Rien d’étonnant à cela, rapporte l’élu : « Nous adoptons le même schéma qu’à La Réunion où l’Etat gère aussi le FSE et le FEAMP. Et on peut d’autant mieux s’en inspirer qu’ils sont les meilleurs consommateurs domiens de fonds européens. » A la Martinique, en Guadeloupe et en Guyane, ce sont les conseils régionaux qui ont la compétence sur l’ensemble des 4 fonds. Le Département de Mayotte gèrera aussi bien sûr le fonds régional INTEREG, de coopération avec Madagascar et les Comores.

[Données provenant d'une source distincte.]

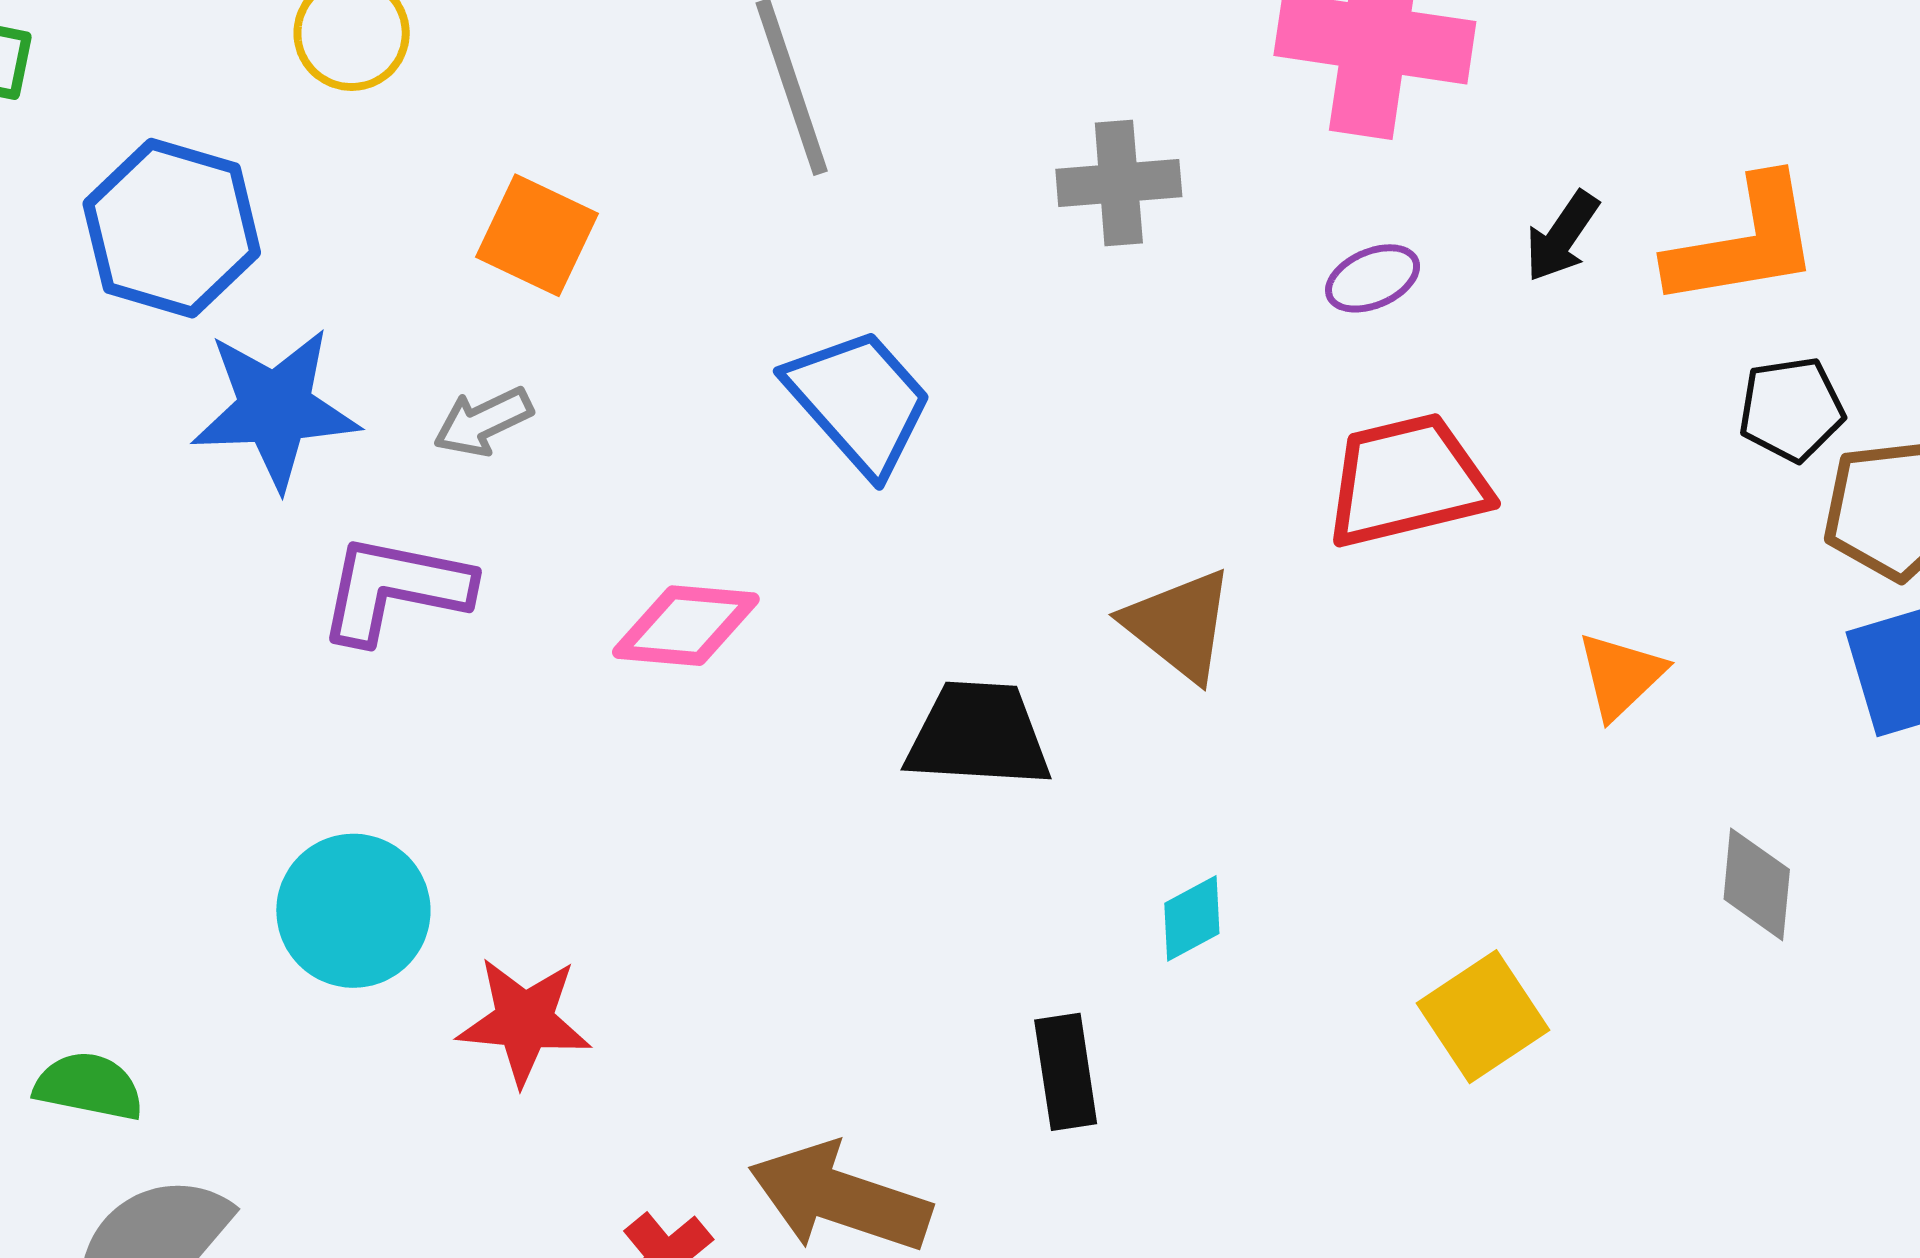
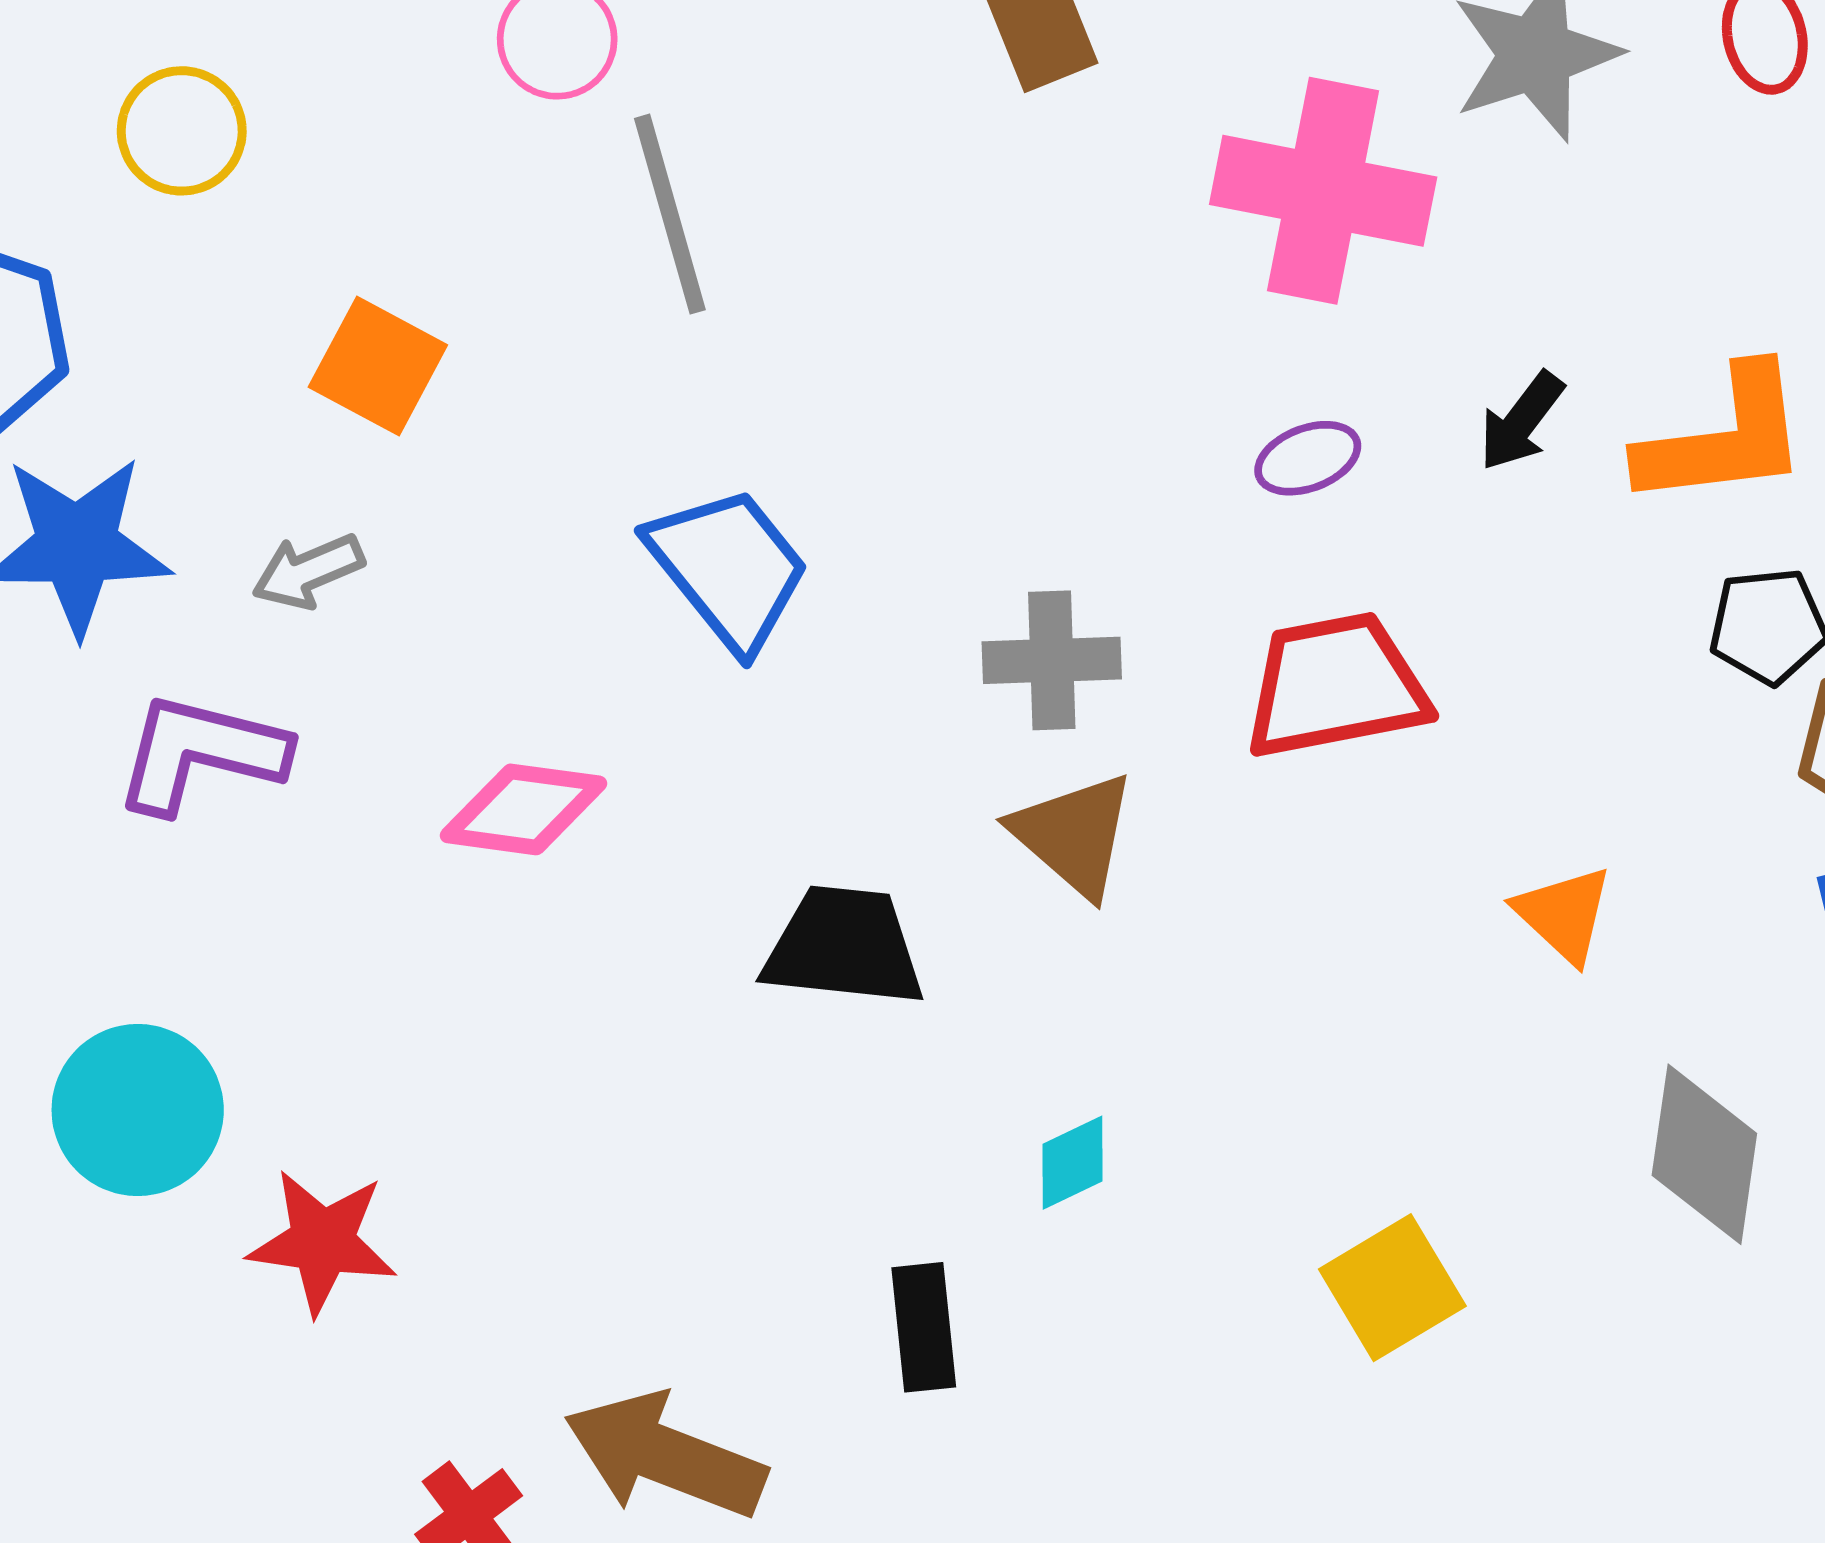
gray cross: (1119, 183) -> (1052, 660), moved
orange triangle: (1621, 676) -> (1564, 914), turned -36
gray diamond: (1757, 884) -> (1704, 1154), size x1.4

Une option « moit moit » qui ne semble pas mauvaise, dès lors que la préfecture aura prouvé sa compétence en consommation desdits FSE et FEAMP, et que le conseil départemental aura bénéficié de l’assistance technique de l’Europe à la formation de compétences, que l’eurodéputé Younous Omarjee demande depuis des années pour Mayotte.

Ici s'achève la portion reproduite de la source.